Many of my children have been quite easy to potty train. For example, when I potty trained Alexander through the night, this is how it went:

"Buddy, we're going to put you to bed in your underwear today. No more diapers, okay?"

"Okay."

And...uhhhh...that was...that. Super easy. 

The kid never wet the bed.

Some of my kids have been a bit more of a challenge. For example, Benjamin. We eventually bought a "chummie," taking the advice of my good friend Bridget. Unfortunately for Benjamin it took ages to train him through the night (and the day), even with the chummie and every other trick in the book.

The chummie has sat in a box, waiting to see if it might be useful again, for several years now.

Because the good news is that most kids reach most milestones...eventually. And even though potty training Benjamin was a monumental task...it happened.

So, yes. Rachel and Miriam were easy. Benjamin was a challenge. ZoĆ« and Alexander were easy. And Phoebe...has been a challenge. 

She took to daytime potty training so nicely that I thought for sure she'd be a breeze overnight. 

I was wrong. We have been working on overnight training for nearly two years. Casually—I mean, we wanted to let her be "ready" for it, but most of my kids (see list above) were potty trained over night before, by or around age 2. 

Phoebe is rapidly approaching 4. 

And I've been changing diapers for 18 years...I'm over it. So ready or not...it needs to happen at this point.

The thing about Phoebe is that she is much more timid than Benjamin ever has been. The vacuum still scares her. She can't stand the thought of gross things (she almost threw up when Andrew showed her a squished bug the other day and after she poops she flushes the toilet while she's sitting on it...before calling out to anyone to help her wipe...so she doesn't have to sit there thinking about what's underneath her). And she hates alarms—fire alarms, sirens, timers. 

The chummie is a bed-wetting alarm. 

I brought it out and showed her how it works (if it gets wet...the alarm sounds) and she started crying, "I don't want to wear that!" 

So the first night we just set it out by her bed, with the threat of having to wear it. For a minute I thought the threat of having to wear it would be enough to potty train her because she didn't wet the bed that first night (though I did wake her up in the middle of the night to go potty...in sympathy (wait—no, it was because Andrew put it on wrong (on her bare skin) and it was detecting her sweat and went off...that's what happened...so I took her potty anyway).

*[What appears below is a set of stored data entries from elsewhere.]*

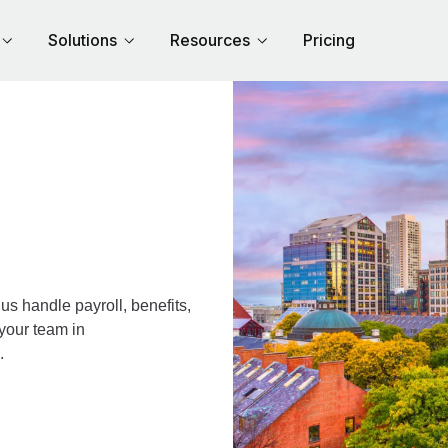
Solutions
Resources
Pricing
s handle payroll, benefits,
your team in
.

The next night...she did. So the third night she had to wear the chummie. 

It is very effective at waking her up. 

The first time it went off she ran out of her room in a panic. I helped her turn off the alarm and sat her on the potty (she had the tiniest little bit of pee in her underwear, which the chummie detected). And her level of panic at the alarm has remained high. 

We've talked about how it's helping her train her brain to respond to her bladder. When the alarm goes off her brain gets the message to STOP and make a choice: get up to go potty or hold it until the morning. 

The other night she didn't come running out of her bedroom at the sound of the alarm. I went to find her and she was rocking in her bed with her hands clamped over her head, chanting, "No! No! No! No! No!"

"Come on, Phoebe," I said. "The alarm is going off. That means you need to get up to go potty."

"No!" she said. "I choose hold it until morning!"

"Alas," I said. "You still have to get up so we can change your underwear and reset the chummie, so you may as well go potty. If you want to choose to hold it until the morning you can't let any pee slip out."

So, that's what we did. 

But last night—the alarm didn't go off a single time! 

Phoebe woke me up at 6:30 am to ask if I could help her go potty—she'd held it until the morning!

"Barely," I thought (a little sad about being robbed from my last little while of sleep before my own alarm clock went off, especially after sleeping with one ear open, listening for her chummie through the night).

I'm really hopeful that we're almost to the end. She's been wearing the chummie and underwear to bed for about a week and has made many improvements.

Benjamin might just keep his title of Most Difficult to Potty Train (because he'd just sleep through the chummie and would wet the bed entirely in spite of the alarm, which Phoebe so far hasn't done).